Too often, if a woman shows her femininity, people assume she is stupid. I'm not immune to this thinking: sometimes I see a group of girls in super girly clothes, giggling and squealing together, and annoyed, I roll my eyes and think "please God, save me from the stupid." But it is problematic when we see femininity as being incompatible with the workplace, or at least most workplaces (often femininity is seen as compatible with working in industries such as fashion or wedding planning, which happen to be frequently recommended careers in young women's magazines). This is because the underlying assumption is that being a woman is incompatible with being successful in the workplace. Naturally, people still make jokes that PMS, and women's assumed emotional tendencies, interfere with a woman's ability to do her job.

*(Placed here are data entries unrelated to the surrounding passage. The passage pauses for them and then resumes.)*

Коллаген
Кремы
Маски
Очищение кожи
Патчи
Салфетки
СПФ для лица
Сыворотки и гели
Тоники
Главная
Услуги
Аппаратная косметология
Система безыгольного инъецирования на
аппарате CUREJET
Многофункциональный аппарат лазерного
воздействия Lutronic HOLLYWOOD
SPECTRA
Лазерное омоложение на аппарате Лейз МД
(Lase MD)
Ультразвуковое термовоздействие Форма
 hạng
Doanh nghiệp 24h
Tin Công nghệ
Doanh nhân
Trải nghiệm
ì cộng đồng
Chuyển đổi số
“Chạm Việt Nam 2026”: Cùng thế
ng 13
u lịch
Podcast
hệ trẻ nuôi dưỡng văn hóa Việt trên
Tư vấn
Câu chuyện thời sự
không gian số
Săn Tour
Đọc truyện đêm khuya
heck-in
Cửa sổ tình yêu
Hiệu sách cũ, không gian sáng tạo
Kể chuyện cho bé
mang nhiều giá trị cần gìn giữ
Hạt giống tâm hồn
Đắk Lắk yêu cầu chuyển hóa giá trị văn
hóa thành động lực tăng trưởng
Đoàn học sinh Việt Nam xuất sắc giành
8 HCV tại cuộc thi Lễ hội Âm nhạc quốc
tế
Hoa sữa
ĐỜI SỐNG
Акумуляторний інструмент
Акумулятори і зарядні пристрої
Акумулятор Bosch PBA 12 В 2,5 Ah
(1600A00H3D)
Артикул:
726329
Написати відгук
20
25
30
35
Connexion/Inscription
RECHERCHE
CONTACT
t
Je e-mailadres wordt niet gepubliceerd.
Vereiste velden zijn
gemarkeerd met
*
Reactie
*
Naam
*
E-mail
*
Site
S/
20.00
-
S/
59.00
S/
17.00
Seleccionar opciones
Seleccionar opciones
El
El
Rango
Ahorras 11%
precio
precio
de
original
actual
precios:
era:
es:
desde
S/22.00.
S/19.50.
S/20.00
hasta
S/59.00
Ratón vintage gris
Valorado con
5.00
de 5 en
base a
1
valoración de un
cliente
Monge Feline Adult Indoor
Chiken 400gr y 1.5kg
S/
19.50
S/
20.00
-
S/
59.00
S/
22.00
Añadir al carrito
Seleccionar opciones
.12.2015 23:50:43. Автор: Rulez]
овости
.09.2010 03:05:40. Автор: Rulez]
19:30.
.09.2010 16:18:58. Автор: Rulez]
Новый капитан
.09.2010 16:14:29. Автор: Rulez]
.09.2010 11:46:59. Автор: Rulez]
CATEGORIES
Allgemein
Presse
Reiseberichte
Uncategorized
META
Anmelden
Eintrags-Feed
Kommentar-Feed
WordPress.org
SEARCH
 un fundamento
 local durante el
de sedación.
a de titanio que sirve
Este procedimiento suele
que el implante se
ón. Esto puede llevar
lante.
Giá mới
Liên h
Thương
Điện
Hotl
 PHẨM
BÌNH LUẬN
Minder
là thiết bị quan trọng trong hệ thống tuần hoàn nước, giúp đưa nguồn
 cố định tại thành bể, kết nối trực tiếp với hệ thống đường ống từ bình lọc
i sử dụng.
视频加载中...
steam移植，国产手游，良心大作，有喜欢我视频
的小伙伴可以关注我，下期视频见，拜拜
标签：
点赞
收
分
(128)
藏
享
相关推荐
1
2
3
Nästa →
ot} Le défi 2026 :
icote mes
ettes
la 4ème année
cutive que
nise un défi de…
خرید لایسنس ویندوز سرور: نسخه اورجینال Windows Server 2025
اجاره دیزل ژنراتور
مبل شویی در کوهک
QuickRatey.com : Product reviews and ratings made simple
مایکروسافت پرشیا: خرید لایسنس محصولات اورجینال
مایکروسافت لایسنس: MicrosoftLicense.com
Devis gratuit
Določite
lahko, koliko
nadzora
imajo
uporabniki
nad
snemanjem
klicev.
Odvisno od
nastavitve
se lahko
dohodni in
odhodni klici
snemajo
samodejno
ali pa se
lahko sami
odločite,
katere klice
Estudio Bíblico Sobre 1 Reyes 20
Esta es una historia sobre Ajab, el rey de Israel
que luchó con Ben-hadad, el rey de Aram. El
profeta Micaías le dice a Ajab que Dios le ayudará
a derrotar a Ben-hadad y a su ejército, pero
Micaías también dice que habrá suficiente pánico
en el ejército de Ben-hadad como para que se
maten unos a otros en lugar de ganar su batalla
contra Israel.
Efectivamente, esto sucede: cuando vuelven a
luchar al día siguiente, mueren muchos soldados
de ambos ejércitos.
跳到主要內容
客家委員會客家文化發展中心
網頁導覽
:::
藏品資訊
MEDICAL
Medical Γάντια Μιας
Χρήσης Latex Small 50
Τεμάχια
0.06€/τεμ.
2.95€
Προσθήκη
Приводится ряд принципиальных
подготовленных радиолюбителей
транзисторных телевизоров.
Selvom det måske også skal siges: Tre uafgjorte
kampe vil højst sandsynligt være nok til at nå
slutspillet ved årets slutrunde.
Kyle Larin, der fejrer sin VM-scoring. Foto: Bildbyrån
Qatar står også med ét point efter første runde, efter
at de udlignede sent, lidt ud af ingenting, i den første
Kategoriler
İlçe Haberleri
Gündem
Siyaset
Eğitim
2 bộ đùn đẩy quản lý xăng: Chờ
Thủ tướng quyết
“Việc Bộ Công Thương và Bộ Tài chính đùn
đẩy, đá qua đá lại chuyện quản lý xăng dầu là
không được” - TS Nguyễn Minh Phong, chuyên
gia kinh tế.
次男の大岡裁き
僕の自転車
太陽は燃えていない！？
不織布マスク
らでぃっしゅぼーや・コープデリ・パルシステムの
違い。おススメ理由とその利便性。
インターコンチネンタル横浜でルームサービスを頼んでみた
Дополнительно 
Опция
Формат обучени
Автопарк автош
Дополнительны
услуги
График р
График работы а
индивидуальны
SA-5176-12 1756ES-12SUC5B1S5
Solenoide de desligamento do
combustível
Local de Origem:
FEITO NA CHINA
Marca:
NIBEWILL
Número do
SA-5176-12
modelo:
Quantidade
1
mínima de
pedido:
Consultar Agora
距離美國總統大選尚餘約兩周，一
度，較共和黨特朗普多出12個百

Feminism isn't about eschewing femininity with a strong hand and encouraging women to be "like men," nor is it about compelling women to be "true to their gender" and embrace femininity. Rather, feminism is about believing that there is no right way to be a woman, that how feminine a woman is in her presentation should have no bearing on her perceived ability to be successful in her career. That a female politician's support should be based on her politics, not the length of her hair or the silhouette of her suits.
To me, the Legally Blonde movies don't idealize femininity, nor did they ever make me feel bad about the way I look. Rather, they taught me that whether I wear black or pink, I can kick ass in anything I choose to do.